BEGIN
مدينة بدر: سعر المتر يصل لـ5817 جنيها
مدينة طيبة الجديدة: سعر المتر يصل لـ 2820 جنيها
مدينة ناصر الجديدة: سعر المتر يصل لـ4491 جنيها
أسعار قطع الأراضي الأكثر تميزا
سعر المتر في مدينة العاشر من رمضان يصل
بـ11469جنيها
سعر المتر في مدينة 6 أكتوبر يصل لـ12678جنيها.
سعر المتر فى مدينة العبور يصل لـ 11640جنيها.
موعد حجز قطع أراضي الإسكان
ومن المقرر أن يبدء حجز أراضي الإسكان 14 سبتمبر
END
BEGIN
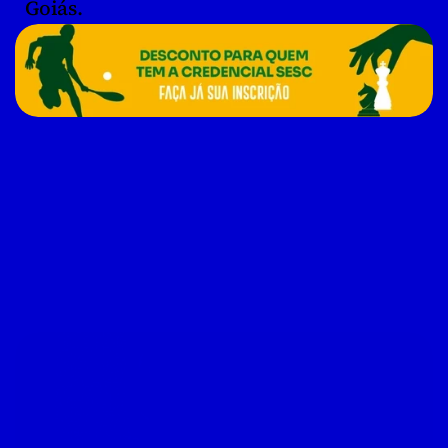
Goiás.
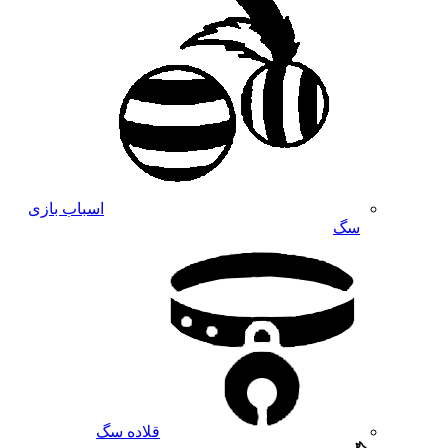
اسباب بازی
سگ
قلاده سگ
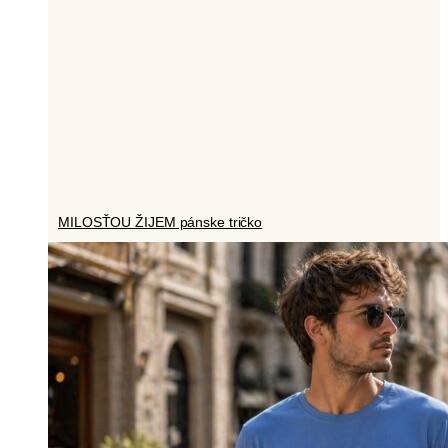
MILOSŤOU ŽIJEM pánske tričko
END
BEGIN
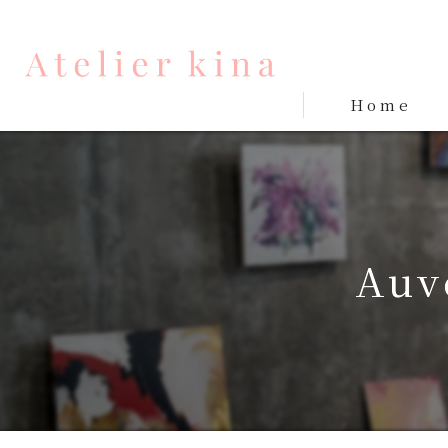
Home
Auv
END
WHAT THE TASK ASKS: State the number of lines in the records that include "الجديدة", and write nothing else.

TASK ANSWER: 2